I just checked my discs as well and I can essentially corroborate what he's saying. The DD 2.0 track of "Encounter at Farpoint" is stereo, but no longer encoded for Dolby Surround, and thus the various Dolby Pro Logic decode settings (PL, PLII, PLIIX, etc.) do not function. "The Naked Now" is also affected, but it appears that it NEVER WAS encoded for Dolby Surround, as "The Naked Now" on my original disc one also has non-existent surround information... or at least it is incredibly faint. When I disconnect my center channel speaker, I can just barely hear sound coming from the other speakers... but I have to put my ear directly against the speaker to hear it -- so as far as I'm concerned, it's non-existent.

"Farpoint" was fine on the original disc one (except for the delay issue!)... but now it seems after trying to correct the delay issues, they caused another problem.

So again, hang onto the Next Level sampler disc, as it still contains the definitive version of the pilot.
I'm sorry but people are getting too nitpicky now. A DD2.0 track should be stereo, and you should only be using two speakers while listening to it. If the original poster wants surround sound,, he should switch to the 7.1 track.
You can label it as nitpicky -- but the fact remains that the episode had matrix-encoded sound on the 2.0 track on the Next Level sampler AND the original (first release) disc one... and now it doesn't.
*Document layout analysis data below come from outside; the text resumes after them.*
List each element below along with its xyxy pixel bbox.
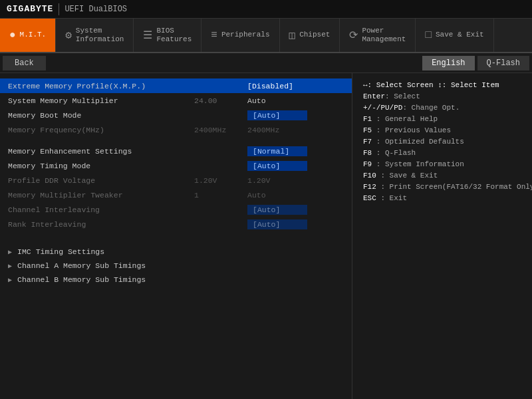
- setting-value-left-tweaker: 1: [194, 191, 247, 200]
- help-change: +/-/PU/PD: Change Opt.: [363, 104, 532, 112]
- mit-icon: ●: [9, 29, 16, 41]
- setting-row-timing-mode[interactable]: Memory Timing Mode [Auto]: [0, 158, 352, 173]
- setting-row-ddr-voltage[interactable]: Profile DDR Voltage 1.20V 1.20V: [0, 173, 352, 188]
- tab-power-management[interactable]: ⟳ PowerManagement: [340, 19, 416, 52]
- setting-row-rank-interleaving[interactable]: Rank Interleaving [Auto]: [0, 217, 352, 231]
- tab-mit-label: M.I.T.: [20, 31, 47, 39]
- tab-chipset-label: Chipset: [299, 31, 330, 39]
- left-panel: Extreme Memory Profile(X.M.P.) [Disabled…: [0, 73, 352, 399]
- setting-value-xmp: [Disabled]: [247, 82, 344, 90]
- back-button[interactable]: Back: [3, 56, 46, 70]
- setting-value-left-multiplier: 24.00: [194, 96, 247, 105]
- setting-label-boot-mode: Memory Boot Mode: [8, 111, 194, 120]
- expand-label-channel-a: Channel A Memory Sub Timings: [17, 261, 146, 270]
- setting-value-left-ddr-voltage: 1.20V: [194, 176, 247, 185]
- tab-system-label: SystemInformation: [76, 27, 124, 44]
- help-f7: F7 : Optimized Defaults: [363, 138, 532, 146]
- setting-value-channel-interleaving: [Auto]: [247, 205, 344, 215]
- right-panel: ↔: Select Screen ↕: Select Item Enter: S…: [352, 73, 532, 399]
- main-content: Extreme Memory Profile(X.M.P.) [Disabled…: [0, 73, 532, 399]
- brand-bar: GIGABYTE UEFI DualBIOS: [0, 0, 532, 19]
- chipset-icon: ◫: [289, 29, 296, 42]
- tab-peripherals[interactable]: ≡ Peripherals: [201, 19, 279, 52]
- help-f9: F9 : System Information: [363, 160, 532, 168]
- peripherals-icon: ≡: [211, 29, 217, 41]
- setting-value-multiplier: Auto: [247, 96, 344, 105]
- setting-label-ddr-voltage: Profile DDR Voltage: [8, 176, 194, 185]
- setting-label-rank-interleaving: Rank Interleaving: [8, 220, 194, 229]
- setting-label-tweaker: Memory Multiplier Tweaker: [8, 191, 194, 200]
- help-f12: F12 : Print Screen(FAT16/32 Format Only): [363, 183, 532, 191]
- setting-label-frequency: Memory Frequency(MHz): [8, 126, 194, 134]
- setting-row-channel-interleaving[interactable]: Channel Interleaving [Auto]: [0, 202, 352, 217]
- help-esc: ESC : Exit: [363, 194, 532, 202]
- tab-bios-features[interactable]: ☰ BIOSFeatures: [134, 19, 201, 52]
- expand-arrow-imc: ▶: [8, 248, 12, 256]
- setting-label-timing-mode: Memory Timing Mode: [8, 162, 194, 170]
- gap3: [0, 238, 352, 245]
- sub-bar: Back English Q-Flash: [0, 53, 532, 73]
- setting-value-left-frequency: 2400MHz: [194, 126, 247, 134]
- brand-divider: [59, 3, 59, 15]
- tab-save-label: Save & Exit: [436, 31, 484, 39]
- setting-row-enhancement[interactable]: Memory Enhancement Settings [Normal]: [0, 144, 352, 158]
- help-select-screen: ↔: Select Screen ↕: Select Item: [363, 81, 532, 89]
- help-f1: F1 : General Help: [363, 115, 532, 123]
- setting-label-xmp: Extreme Memory Profile(X.M.P.): [8, 82, 194, 90]
- tab-save-exit[interactable]: □ Save & Exit: [416, 19, 493, 52]
- bios-icon: ☰: [143, 29, 152, 42]
- system-icon: ⚙: [65, 29, 72, 42]
- tab-peripherals-label: Peripherals: [221, 31, 270, 39]
- help-f8: F8 : Q-Flash: [363, 149, 532, 157]
- setting-row-multiplier[interactable]: System Memory Multiplier 24.00 Auto: [0, 93, 352, 108]
- setting-row-frequency[interactable]: Memory Frequency(MHz) 2400MHz 2400MHz: [0, 122, 352, 137]
- tab-bios-label: BIOSFeatures: [156, 27, 192, 44]
- setting-value-rank-interleaving: [Auto]: [247, 219, 344, 229]
- brand-logo: GIGABYTE: [7, 4, 53, 14]
- expand-label-channel-b: Channel B Memory Sub Timings: [17, 275, 146, 284]
- brand-subtitle: UEFI DualBIOS: [65, 5, 127, 14]
- power-icon: ⟳: [349, 29, 358, 42]
- setting-label-enhancement: Memory Enhancement Settings: [8, 147, 194, 156]
- save-icon: □: [425, 29, 432, 41]
- setting-row-boot-mode[interactable]: Memory Boot Mode [Auto]: [0, 108, 352, 122]
- setting-value-ddr-voltage: 1.20V: [247, 176, 344, 185]
- tab-system-information[interactable]: ⚙ SystemInformation: [56, 19, 134, 52]
- setting-value-boot-mode: [Auto]: [247, 110, 344, 120]
- gap2: [0, 231, 352, 238]
- tab-power-label: PowerManagement: [362, 27, 406, 44]
- language-button[interactable]: English: [422, 56, 474, 70]
- qflash-button[interactable]: Q-Flash: [477, 56, 529, 70]
- setting-value-tweaker: Auto: [247, 191, 344, 200]
- help-f5: F5 : Previous Values: [363, 126, 532, 134]
- setting-row-xmp[interactable]: Extreme Memory Profile(X.M.P.) [Disabled…: [0, 78, 352, 93]
- setting-value-timing-mode: [Auto]: [247, 161, 344, 171]
- gap1: [0, 137, 352, 144]
- setting-row-tweaker[interactable]: Memory Multiplier Tweaker 1 Auto: [0, 188, 352, 202]
- expand-imc-timing[interactable]: ▶ IMC Timing Settings: [0, 245, 352, 259]
- expand-arrow-channel-a: ▶: [8, 262, 12, 270]
- help-enter: Enter: Select: [363, 92, 532, 100]
- tab-chipset[interactable]: ◫ Chipset: [280, 19, 340, 52]
- setting-label-multiplier: System Memory Multiplier: [8, 96, 194, 105]
- setting-label-channel-interleaving: Channel Interleaving: [8, 205, 194, 214]
- nav-tabs: ● M.I.T. ⚙ SystemInformation ☰ BIOSFeatu…: [0, 19, 532, 53]
- help-f10: F10 : Save & Exit: [363, 172, 532, 180]
- expand-channel-b[interactable]: ▶ Channel B Memory Sub Timings: [0, 273, 352, 287]
- setting-value-frequency: 2400MHz: [247, 126, 344, 134]
- expand-channel-a[interactable]: ▶ Channel A Memory Sub Timings: [0, 259, 352, 273]
- tab-mit[interactable]: ● M.I.T.: [0, 19, 56, 52]
- setting-value-enhancement: [Normal]: [247, 146, 344, 156]
- expand-label-imc: IMC Timing Settings: [17, 247, 104, 256]
- expand-arrow-channel-b: ▶: [8, 276, 12, 284]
"Dolby Surround/Pro Logic is based on basic matrix technology. When a Dolby Surround soundtrack is created, four channels of sound are matrix-encoded into an ordinary stereo (two channel) sound track. The centre channel is encoded by placing it equally in the left and right channels; the rear channel is encoded using phase shift techniques, typically an out of phase stereo mixdown. A Pro Logic decoder/processor "unfolds" the sound into the original 4.0 surround—left and right, center, and a single limited frequency-range (7 kHz low-pass filtered[1]) mono rear channel—while systems lacking the decoder play back the audio as standard stereo."